■ What the task requires ■
Write the data below out exactly as it stands. Do not include the pictures.
——
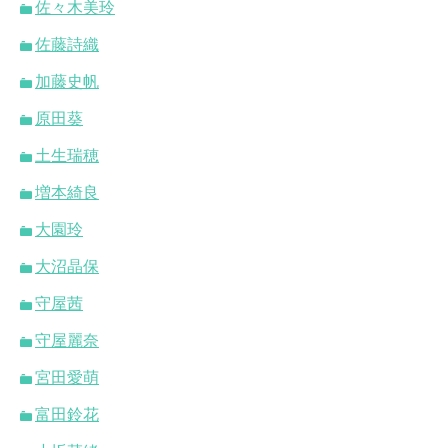
佐々木美玲
佐藤詩織
加藤史帆
原田葵
土生瑞穂
増本綺良
大園玲
大沼晶保
守屋茜
守屋麗奈
宮田愛萌
富田鈴花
——
■ Completed exercise ■
佐々木美玲
佐藤詩織
加藤史帆
原田葵
土生瑞穂
増本綺良
大園玲
大沼晶保
守屋茜
守屋麗奈
宮田愛萌
富田鈴花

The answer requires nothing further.